--- SUPPLIED MATERIAL ---
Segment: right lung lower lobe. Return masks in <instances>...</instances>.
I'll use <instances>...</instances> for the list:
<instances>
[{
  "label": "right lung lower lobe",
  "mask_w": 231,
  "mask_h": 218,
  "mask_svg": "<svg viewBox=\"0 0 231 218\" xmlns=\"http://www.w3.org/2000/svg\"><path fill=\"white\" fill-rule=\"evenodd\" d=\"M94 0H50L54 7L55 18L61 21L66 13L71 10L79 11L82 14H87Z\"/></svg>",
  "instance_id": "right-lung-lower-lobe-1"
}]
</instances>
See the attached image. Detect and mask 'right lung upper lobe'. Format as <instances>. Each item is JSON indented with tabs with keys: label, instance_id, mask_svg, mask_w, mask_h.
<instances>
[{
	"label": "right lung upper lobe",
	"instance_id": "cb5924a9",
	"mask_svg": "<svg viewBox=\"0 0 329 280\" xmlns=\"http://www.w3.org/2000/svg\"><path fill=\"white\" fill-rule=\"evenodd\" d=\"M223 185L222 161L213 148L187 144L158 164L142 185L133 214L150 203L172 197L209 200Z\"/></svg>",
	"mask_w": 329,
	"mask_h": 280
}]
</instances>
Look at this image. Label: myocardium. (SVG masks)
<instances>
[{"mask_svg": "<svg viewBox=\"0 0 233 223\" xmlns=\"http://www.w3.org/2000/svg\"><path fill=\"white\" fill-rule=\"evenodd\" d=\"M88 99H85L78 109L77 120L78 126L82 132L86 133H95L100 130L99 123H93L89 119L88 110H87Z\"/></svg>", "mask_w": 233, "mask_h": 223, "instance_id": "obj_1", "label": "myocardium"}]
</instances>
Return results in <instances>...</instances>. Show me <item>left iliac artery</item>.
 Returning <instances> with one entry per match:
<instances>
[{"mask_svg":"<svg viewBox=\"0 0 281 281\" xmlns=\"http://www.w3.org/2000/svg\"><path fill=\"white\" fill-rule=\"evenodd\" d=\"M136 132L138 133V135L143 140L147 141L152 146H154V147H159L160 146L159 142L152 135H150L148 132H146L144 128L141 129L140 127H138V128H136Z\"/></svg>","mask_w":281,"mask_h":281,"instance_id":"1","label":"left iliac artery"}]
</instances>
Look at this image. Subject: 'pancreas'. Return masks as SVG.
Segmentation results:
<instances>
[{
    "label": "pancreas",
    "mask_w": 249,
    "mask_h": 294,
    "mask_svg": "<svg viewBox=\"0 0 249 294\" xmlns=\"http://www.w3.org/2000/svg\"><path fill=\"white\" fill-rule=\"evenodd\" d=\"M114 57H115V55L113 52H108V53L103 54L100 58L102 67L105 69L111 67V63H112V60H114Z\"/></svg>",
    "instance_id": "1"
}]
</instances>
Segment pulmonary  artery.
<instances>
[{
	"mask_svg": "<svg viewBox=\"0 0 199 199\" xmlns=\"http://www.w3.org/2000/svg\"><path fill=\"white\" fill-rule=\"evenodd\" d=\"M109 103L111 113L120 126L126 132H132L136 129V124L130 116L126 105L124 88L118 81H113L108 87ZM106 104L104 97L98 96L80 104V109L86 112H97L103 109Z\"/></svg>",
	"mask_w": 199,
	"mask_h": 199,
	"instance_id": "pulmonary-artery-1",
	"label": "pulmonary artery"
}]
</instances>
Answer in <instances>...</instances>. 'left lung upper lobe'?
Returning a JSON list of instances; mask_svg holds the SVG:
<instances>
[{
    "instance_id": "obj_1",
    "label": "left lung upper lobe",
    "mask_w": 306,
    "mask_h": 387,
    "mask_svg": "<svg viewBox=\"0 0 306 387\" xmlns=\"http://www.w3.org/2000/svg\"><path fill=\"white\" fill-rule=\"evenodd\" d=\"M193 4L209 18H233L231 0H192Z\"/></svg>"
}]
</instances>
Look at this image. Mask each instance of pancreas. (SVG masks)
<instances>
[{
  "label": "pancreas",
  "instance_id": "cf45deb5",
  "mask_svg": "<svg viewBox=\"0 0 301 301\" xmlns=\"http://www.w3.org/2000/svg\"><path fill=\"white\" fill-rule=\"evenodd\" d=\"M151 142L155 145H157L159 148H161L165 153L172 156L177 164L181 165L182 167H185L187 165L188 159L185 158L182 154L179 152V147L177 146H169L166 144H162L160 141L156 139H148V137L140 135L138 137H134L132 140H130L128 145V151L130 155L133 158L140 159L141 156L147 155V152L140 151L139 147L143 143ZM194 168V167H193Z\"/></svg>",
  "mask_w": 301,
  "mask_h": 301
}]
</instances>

--- PROMPT ---
From the first record to the last, print each one exactly.

--- ANSWER SPACE ---
Segment: right lung lower lobe. Return masks in <instances>...</instances>.
I'll use <instances>...</instances> for the list:
<instances>
[{
  "label": "right lung lower lobe",
  "mask_w": 231,
  "mask_h": 218,
  "mask_svg": "<svg viewBox=\"0 0 231 218\" xmlns=\"http://www.w3.org/2000/svg\"><path fill=\"white\" fill-rule=\"evenodd\" d=\"M94 0H50L54 7L55 18L61 21L66 13L71 10L79 11L82 14H87Z\"/></svg>",
  "instance_id": "right-lung-lower-lobe-1"
}]
</instances>
See the attached image. Detect and mask 'right lung upper lobe'. Format as <instances>. Each item is JSON indented with tabs with keys: label, instance_id, mask_svg, mask_w, mask_h.
<instances>
[{
	"label": "right lung upper lobe",
	"instance_id": "cb5924a9",
	"mask_svg": "<svg viewBox=\"0 0 329 280\" xmlns=\"http://www.w3.org/2000/svg\"><path fill=\"white\" fill-rule=\"evenodd\" d=\"M223 185L222 161L213 148L187 144L158 164L142 185L133 214L150 203L172 197L209 200Z\"/></svg>",
	"mask_w": 329,
	"mask_h": 280
}]
</instances>
Look at this image. Label: myocardium. (SVG masks)
<instances>
[{"mask_svg": "<svg viewBox=\"0 0 233 223\" xmlns=\"http://www.w3.org/2000/svg\"><path fill=\"white\" fill-rule=\"evenodd\" d=\"M88 99H85L78 109L77 120L78 126L82 132L86 133H95L100 130L99 123H93L89 119L88 110H87Z\"/></svg>", "mask_w": 233, "mask_h": 223, "instance_id": "obj_1", "label": "myocardium"}]
</instances>
Return results in <instances>...</instances>. Show me <item>left iliac artery</item>.
 Returning <instances> with one entry per match:
<instances>
[{"mask_svg":"<svg viewBox=\"0 0 281 281\" xmlns=\"http://www.w3.org/2000/svg\"><path fill=\"white\" fill-rule=\"evenodd\" d=\"M136 132L138 133V135L143 140L147 141L152 146H154V147H159L160 146L159 142L152 135H150L148 132H146L144 128L141 129L140 127H138V128H136Z\"/></svg>","mask_w":281,"mask_h":281,"instance_id":"1","label":"left iliac artery"}]
</instances>
Look at this image. Subject: 'pancreas'. Return masks as SVG.
Segmentation results:
<instances>
[{
    "label": "pancreas",
    "mask_w": 249,
    "mask_h": 294,
    "mask_svg": "<svg viewBox=\"0 0 249 294\" xmlns=\"http://www.w3.org/2000/svg\"><path fill=\"white\" fill-rule=\"evenodd\" d=\"M114 57H115V55L113 52H108V53L103 54L100 58L102 67L105 69L111 67V63H112V60H114Z\"/></svg>",
    "instance_id": "1"
}]
</instances>
Segment pulmonary  artery.
<instances>
[{
	"mask_svg": "<svg viewBox=\"0 0 199 199\" xmlns=\"http://www.w3.org/2000/svg\"><path fill=\"white\" fill-rule=\"evenodd\" d=\"M109 103L111 113L120 126L126 132H132L136 129V124L130 116L126 105L124 88L118 81H113L108 87ZM106 104L104 97L98 96L80 104V109L86 112H97L103 109Z\"/></svg>",
	"mask_w": 199,
	"mask_h": 199,
	"instance_id": "pulmonary-artery-1",
	"label": "pulmonary artery"
}]
</instances>
Answer in <instances>...</instances>. 'left lung upper lobe'?
Returning a JSON list of instances; mask_svg holds the SVG:
<instances>
[{
    "instance_id": "obj_1",
    "label": "left lung upper lobe",
    "mask_w": 306,
    "mask_h": 387,
    "mask_svg": "<svg viewBox=\"0 0 306 387\" xmlns=\"http://www.w3.org/2000/svg\"><path fill=\"white\" fill-rule=\"evenodd\" d=\"M193 4L209 18H233L231 0H192Z\"/></svg>"
}]
</instances>
Look at this image. Mask each instance of pancreas. (SVG masks)
<instances>
[{
  "label": "pancreas",
  "instance_id": "cf45deb5",
  "mask_svg": "<svg viewBox=\"0 0 301 301\" xmlns=\"http://www.w3.org/2000/svg\"><path fill=\"white\" fill-rule=\"evenodd\" d=\"M151 142L155 145H157L159 148H161L165 153L172 156L177 164L181 165L182 167H185L187 165L188 159L185 158L182 154L179 152V147L177 146H169L166 144H162L160 141L156 139H148V137L140 135L138 137H134L132 140H130L128 145V151L130 155L133 158L140 159L141 156L147 155V152L140 151L139 147L143 143ZM194 168V167H193Z\"/></svg>",
  "mask_w": 301,
  "mask_h": 301
}]
</instances>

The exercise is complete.